Dataset entries:

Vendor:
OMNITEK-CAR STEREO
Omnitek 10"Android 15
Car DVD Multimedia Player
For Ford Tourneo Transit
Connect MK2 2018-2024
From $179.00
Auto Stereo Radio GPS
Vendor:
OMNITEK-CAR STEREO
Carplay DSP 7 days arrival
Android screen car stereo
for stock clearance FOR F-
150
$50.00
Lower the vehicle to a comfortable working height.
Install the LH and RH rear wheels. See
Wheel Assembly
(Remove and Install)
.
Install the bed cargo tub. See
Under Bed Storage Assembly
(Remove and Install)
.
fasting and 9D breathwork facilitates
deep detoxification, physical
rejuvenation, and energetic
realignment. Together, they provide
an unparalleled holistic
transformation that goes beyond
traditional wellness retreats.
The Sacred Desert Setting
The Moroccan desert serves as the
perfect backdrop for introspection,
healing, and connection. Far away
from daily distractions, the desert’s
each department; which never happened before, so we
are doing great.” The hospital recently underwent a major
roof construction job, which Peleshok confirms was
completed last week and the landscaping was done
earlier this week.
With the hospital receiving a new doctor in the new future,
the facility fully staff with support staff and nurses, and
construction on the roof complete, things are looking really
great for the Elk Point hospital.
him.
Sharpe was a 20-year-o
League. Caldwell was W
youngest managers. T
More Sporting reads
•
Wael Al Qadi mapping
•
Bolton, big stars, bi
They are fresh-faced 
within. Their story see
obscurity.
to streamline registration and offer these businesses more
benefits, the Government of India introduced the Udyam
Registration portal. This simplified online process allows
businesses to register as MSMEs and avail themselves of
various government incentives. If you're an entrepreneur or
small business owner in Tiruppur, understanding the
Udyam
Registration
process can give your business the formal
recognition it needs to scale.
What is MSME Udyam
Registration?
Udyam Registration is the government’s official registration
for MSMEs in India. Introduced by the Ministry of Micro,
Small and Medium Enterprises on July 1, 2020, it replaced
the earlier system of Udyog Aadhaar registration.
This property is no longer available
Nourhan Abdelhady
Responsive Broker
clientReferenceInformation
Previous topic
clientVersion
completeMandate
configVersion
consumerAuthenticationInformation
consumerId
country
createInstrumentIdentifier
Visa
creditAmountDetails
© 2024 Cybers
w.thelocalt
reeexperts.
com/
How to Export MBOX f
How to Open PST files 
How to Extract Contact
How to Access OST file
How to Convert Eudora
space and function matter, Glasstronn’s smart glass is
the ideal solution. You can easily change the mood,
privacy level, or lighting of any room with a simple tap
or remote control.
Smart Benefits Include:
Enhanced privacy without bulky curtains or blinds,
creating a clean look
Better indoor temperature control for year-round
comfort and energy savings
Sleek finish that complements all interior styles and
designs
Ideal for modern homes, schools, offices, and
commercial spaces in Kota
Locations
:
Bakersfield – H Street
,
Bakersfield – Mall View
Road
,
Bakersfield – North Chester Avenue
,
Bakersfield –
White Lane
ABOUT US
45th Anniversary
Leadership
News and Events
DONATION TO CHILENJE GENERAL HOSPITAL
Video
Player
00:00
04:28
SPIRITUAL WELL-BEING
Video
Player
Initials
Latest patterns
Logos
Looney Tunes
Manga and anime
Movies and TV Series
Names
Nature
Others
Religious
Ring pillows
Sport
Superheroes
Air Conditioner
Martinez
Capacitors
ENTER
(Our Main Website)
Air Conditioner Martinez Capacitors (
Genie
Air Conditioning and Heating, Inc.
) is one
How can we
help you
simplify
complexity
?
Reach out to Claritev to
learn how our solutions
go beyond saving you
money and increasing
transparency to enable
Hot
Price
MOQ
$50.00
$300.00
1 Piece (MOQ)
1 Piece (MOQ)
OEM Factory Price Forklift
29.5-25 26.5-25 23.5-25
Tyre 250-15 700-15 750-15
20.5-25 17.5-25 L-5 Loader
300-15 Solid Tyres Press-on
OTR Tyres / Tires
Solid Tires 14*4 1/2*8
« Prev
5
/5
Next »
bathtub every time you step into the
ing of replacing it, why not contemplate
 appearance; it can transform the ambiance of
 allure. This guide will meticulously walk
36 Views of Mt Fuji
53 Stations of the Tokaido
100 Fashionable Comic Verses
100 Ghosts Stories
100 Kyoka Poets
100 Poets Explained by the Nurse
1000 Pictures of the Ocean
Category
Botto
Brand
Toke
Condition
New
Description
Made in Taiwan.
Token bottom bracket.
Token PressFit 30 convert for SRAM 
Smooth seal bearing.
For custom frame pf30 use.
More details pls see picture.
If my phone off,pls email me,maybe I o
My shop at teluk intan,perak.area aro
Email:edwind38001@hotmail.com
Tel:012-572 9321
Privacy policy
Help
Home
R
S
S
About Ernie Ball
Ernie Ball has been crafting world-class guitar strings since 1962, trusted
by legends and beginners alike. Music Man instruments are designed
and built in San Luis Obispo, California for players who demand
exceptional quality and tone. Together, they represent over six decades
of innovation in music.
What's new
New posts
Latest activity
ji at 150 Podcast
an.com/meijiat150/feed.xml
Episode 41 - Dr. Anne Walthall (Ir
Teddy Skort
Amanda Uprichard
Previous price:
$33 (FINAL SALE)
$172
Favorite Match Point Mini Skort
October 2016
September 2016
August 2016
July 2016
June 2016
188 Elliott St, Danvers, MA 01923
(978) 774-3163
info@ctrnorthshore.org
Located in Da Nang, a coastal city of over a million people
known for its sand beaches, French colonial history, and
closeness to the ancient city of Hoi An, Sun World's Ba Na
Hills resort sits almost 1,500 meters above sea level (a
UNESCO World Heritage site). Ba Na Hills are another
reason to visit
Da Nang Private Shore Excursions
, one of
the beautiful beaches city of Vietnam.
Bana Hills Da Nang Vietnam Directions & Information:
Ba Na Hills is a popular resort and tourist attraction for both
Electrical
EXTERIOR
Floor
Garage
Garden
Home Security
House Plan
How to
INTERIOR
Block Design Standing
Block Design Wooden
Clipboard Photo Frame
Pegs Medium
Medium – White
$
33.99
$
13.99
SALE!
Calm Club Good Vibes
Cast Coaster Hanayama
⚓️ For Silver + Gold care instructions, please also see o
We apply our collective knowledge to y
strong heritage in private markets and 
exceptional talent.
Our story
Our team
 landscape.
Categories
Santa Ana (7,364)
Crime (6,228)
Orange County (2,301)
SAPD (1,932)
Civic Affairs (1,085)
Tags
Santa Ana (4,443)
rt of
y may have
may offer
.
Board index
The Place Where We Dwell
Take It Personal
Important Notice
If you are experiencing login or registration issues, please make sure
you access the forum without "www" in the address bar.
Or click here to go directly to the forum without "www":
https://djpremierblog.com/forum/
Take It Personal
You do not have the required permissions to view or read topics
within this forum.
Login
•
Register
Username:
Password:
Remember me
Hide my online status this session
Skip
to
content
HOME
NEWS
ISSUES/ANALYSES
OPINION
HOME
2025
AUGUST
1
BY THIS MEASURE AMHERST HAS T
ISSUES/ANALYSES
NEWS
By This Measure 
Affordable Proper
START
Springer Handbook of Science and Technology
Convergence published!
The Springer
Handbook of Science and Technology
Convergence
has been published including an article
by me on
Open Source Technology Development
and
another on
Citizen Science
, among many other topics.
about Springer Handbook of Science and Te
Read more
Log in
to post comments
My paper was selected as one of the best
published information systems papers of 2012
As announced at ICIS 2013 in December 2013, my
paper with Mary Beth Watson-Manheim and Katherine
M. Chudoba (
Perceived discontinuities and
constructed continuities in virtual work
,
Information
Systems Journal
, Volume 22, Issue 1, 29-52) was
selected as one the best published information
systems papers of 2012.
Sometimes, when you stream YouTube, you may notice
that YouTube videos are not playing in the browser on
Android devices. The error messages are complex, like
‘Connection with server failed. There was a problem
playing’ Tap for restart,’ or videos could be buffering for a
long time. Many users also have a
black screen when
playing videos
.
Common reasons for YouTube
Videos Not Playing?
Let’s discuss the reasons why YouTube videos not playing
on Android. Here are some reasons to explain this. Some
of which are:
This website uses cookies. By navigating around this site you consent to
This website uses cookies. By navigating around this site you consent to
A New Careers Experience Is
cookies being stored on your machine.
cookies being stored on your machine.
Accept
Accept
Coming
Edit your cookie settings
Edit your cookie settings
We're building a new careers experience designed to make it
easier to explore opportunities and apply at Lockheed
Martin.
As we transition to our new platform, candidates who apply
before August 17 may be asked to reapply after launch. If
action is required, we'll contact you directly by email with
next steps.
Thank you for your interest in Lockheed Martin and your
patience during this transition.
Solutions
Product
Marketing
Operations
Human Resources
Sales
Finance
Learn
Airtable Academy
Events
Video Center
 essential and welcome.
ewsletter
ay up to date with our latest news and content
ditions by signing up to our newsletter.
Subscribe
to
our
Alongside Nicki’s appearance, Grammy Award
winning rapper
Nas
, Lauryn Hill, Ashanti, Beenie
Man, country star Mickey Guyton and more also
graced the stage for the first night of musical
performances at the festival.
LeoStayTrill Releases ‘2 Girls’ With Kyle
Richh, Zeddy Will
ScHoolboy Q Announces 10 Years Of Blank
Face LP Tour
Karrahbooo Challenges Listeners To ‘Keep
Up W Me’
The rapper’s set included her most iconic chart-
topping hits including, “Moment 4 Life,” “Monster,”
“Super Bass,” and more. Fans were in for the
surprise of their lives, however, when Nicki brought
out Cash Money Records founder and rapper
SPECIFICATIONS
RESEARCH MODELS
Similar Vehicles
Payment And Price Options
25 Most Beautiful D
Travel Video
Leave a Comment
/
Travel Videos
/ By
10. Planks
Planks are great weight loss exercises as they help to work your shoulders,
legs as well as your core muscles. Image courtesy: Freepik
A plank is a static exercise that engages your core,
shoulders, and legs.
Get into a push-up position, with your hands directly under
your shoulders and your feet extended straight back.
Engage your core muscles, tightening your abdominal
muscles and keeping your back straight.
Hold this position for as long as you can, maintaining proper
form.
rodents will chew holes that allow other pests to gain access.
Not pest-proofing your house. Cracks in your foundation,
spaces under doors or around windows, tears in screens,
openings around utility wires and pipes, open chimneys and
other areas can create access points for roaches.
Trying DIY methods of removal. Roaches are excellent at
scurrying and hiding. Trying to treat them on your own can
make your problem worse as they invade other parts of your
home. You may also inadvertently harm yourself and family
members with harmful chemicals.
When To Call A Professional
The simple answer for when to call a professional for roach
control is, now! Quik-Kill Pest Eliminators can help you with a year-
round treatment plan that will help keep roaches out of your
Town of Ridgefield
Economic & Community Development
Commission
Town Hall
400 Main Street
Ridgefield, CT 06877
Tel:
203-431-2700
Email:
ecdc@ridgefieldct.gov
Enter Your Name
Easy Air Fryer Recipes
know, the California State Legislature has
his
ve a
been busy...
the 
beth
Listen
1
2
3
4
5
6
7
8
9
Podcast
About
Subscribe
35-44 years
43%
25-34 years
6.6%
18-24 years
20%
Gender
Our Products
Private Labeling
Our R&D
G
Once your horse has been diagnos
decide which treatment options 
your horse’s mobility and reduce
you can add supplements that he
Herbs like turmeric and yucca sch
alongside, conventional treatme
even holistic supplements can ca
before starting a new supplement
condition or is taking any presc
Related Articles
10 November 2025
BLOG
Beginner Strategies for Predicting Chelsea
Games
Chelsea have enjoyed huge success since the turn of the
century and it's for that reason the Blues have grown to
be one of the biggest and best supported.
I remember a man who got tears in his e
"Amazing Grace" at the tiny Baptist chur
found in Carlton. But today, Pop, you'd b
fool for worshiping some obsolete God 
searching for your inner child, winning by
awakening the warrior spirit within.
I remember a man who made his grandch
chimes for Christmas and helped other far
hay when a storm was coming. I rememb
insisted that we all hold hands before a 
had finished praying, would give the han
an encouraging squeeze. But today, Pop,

Exercise details: What is needed is a single number: how many lines of the data contain the word "great".

The completed task: 3